Flopping my legs out front, I toss the modelling tool next to the others and lean back on my hands. If I touch it even once more, I might ruin it. Rarely do I manage to replicate exactly what I envisage, but this time I have, and fast. My first duet—two lovers entwined—immersed in each other. The composition is balanced. The texture rich. Lines modern. It’s intimate and erotic, unlike anything I’ve ever done, but not in a raunchy, red-light way. A man holds a woman, his muscular forearm running up her back. He knots his hand in her hair and drags his other one down the middle of her bare chest. She’s arching back as her slender calf wraps around his thigh. And with her eyes closed, she stretches out her arms as though she can fly. Once complete, their scrolled-wire hearts will interconnect and circle them in swirls of copper. I only pray it survives the kiln.

I stare for a while and then snap a photo with my phone. A gentle knock sounds on the door. “Aves?”

“Just a sec.” I rocket to my feet, grab a pink bedsheet from the shelf, and sweep it up and over the lovers.

Beth’s soft voice reminds me how close I came last night to screwing everything up. How easily I broke our agreement even if I didn’t know. I thought about coming clean and concluded she’d forgive me post-Armageddon. But Beth leaves at dawn, and blighting her plans now would be a dick move, especially when there’s nothing more to fear. I’m well and truly done with Slade. That’s my new solemn vow, and it will have to do. I take a resolved breath, but it doesn’t quash the awareness I’m still a total jerk. “Come in.”

The door cracks open, and Beth peeks in. Grinning, she opens it further and steps inside. She scans my muddy clothes and then the lumpy pink ghost standing next to me. “New piece?”

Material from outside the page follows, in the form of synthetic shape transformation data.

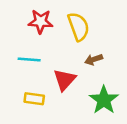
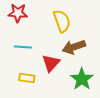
red star: (41, 21) -> (18, 13), moved
brown arrow: (94, 59) -> (74, 47), size x1.6

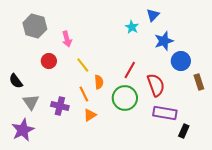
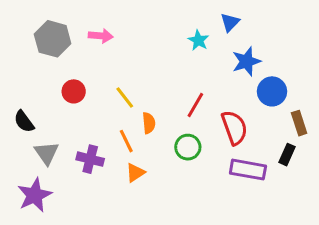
pink arrow: (67, 39) -> (101, 36), moved, turned -70
green circle: (125, 98) -> (188, 147), size x0.7
black rectangle: (184, 131) -> (287, 155), moved

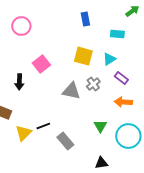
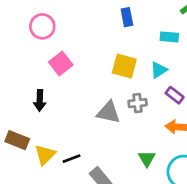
pink square: (41, 64) -> (61, 63), moved
gray cross: (93, 84) -> (138, 103), turned 32
yellow triangle: (23, 133) -> (45, 155), moved

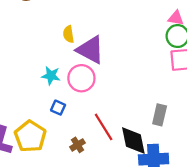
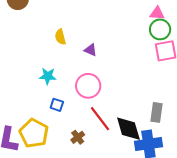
purple triangle: (90, 50) -> (91, 50), moved, size x0.5
pink circle: (81, 78) -> (88, 86), moved
gray rectangle: (160, 115) -> (157, 112), moved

I nod, and she ambles to where the others sit. Until now, she’s respected my privacy but made it clear she’d like to see my work before leaving, and I can’t deny her that. She stares at the girl crushed to the ground, but the longer she does, the more I itch to make excuses. “They’re not done yet. They still need firing, glaze, and metalwork. Usually copper or steel. Sometimes scraps, metal clay, or household items morphed into what I need.”

Beth acknowledges me with a silent nod, then steps over to the next piece: a bust of a man losing his mind. “There’ll be metal fragments circling his head when finished,” I explain.

A minute later she moves on to the child who’s cowered and blocking his ears—the third piece I made before court. When done, he’ll have a tin butterfly perched on his head.

After considering him, Beth moves on to the next two: the Alex and Ella wannabes, each sitting off the side of Beth’s bench, their faces alight with mischief. “They’ll both have rainbow hair,” I say.

Beth nods again, then moves on to the last piece: the woman on her knees, holding out her anatomically correct bleeding heart, begging someone to take it. I lift the clear plastic it’s drying under so Beth can better see.